Is it true that the $\mathbb{Z}$-module generated by $x_1, \ldots, x_n$ is closed under multiplication by elements of $S$?

  • $\begingroup$ Why do you make the assumption that the Galois closure (what I suppose you meant by Galois hull) of $K$ over $\mathbf Q$ is in the real numbers? $\endgroup$
    – KConrad
    Apr 15, 2014 at 16:50
  • $\begingroup$ You are specifying $f$ at all $x_i\cdot x_j$ which is more than $n$ in number, exceeding the degree of $K$; how can you guarantee such a linear map exists? $\endgroup$ Apr 17, 2014 at 10:37
  • $\begingroup$ @KConrad: I just need to consider this case, so I thought this assumption might help. @P Vanchinathan: I can't. The existence is meant as an assumption. $\endgroup$
    – Hans
    Apr 24, 2014 at 19:34
  • $\begingroup$ @P Vanchinathan: The conditions imposed via $f$ mostly constrain the choice of generators $x_i$, and these can be changed by an integer unimodular transformation without changing the lattice (or the field). Triangular matrices alone already give us $n(n-1)/2$ degrees of freedom. The remaining conditions then mostly say that the lattice is "nice". Working through examples, for fixed $n$, I always ended up with only one condition on (a defining polynomial for) $K$. $\endgroup$
    – GNiklasch
    Apr 25, 2014 at 7:32

1 Answer 1


When $\alpha$ is fixed at the beginning, this is not always true, and it doesn't matter whether $K$ is or isn't totally real.

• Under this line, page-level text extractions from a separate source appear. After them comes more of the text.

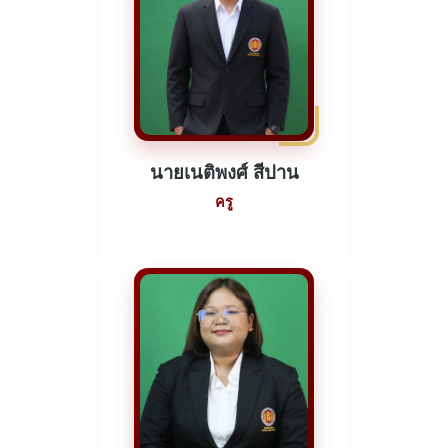
นายเนติพงศ์ สีปาน
ครู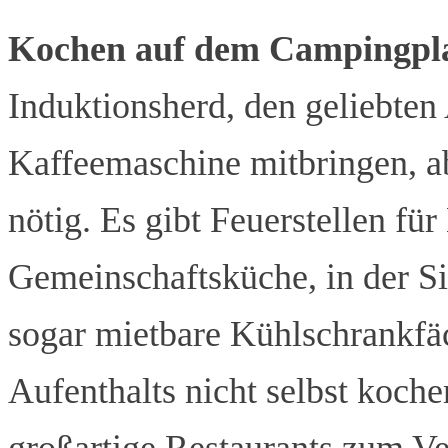
Kochen auf dem Campingpla
Induktionsherd, den geliebten
Kaffeemaschine mitbringen, ab
nötig. Es gibt Feuerstellen fü
Gemeinschaftsküche, in der Si
sogar mietbare Kühlschrankfäc
Aufenthalts nicht selbst koche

Note first that any full-rank lattice in any number field admits some order of the field as endomorphisms. (Proof: The action of any algebraic integer $y$ generating the field on the lattice $\sum x_i \mathbb{Z}$ by multiplication takes each $x_j$ to a rational linear combination of the $x_i$. Let $N$ be the common denominator of the $n^2$ rational coefficients. Then $Ny$ takes each $x_j$ to an integer linear combination of the $x_i$, and thus all of $\mathbb{Z}[Ny]$ takes the lattice into itself. Of course, a larger order might still work, too.)

So if you want to conclude that a particular given $\mathbb{Z}[\alpha]$ works, you'll need to impose a condition on the lattice which explicitly depends on $\alpha$, not merely on the multiplication in $K$.

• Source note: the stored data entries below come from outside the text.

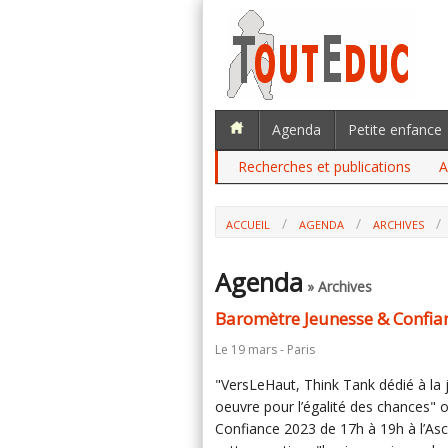
Agenda
Petite enfance
Recherches et publications
A
ACCUEIL
AGENDA
ARCHIVES
Agenda
» Archives
Baromètre Jeunesse & Confia
Le 19 mars - Paris
"VersLeHaut, Think Tank dédié à la 
oeuvre pour l’égalité des chances"
Confiance 2023 de 17h à 19h à l’A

The condition $f(x_i \cdot x_j) = \delta_{ij}$ does admit nontrivial examples. I found one by looking at quadratic fields and trying $x_1=1$ and algebraic integer $x_2$; then $f(1\cdot x_2)=0$ and $f(1^2)=f(x_2^2)=1$ force $x_2^2-ax_2-1=0$ for some $a$, and $a=8$ produces (the unit ideal of) the non-maximal order $\mathbb{Z}[\sqrt{17}]$. This is not a fractional ideal of the maximal order: Multiplication by the algebraic integer $\alpha=(1+\sqrt{17})/2$ does not preserve the lattice. Had we started from $\alpha=\sqrt{17}$ instead, the same lattice and the same $f$ would have worked.

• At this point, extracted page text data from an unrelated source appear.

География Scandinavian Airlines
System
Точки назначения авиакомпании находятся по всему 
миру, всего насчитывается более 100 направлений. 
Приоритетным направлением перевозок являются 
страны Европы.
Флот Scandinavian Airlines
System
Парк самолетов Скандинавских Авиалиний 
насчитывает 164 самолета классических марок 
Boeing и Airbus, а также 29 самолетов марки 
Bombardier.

In higher degrees, a power base $(x_1,x_2,x_3,\ldots) = (1,x,x^2,\ldots)$ for the lattice never admits such an $f$ when $n\ge3$, because we'd get $0 = f(1\cdot x_3) = f(1\cdot x^2) = f(x_2\cdot x_2) = 1$, but this obstacle can be avoided by passing to another base of the same lattice. When I start from $x_1=1$ and algebraic integer $x_2$, I always seem to end up with one relation among the coefficients of the defining polynomial of $x_2$. This puts a mild constraint on $K$, but not much of an additional constraint on the lattice. And it implies nothing about the relationship between the lattice and a given $\alpha$.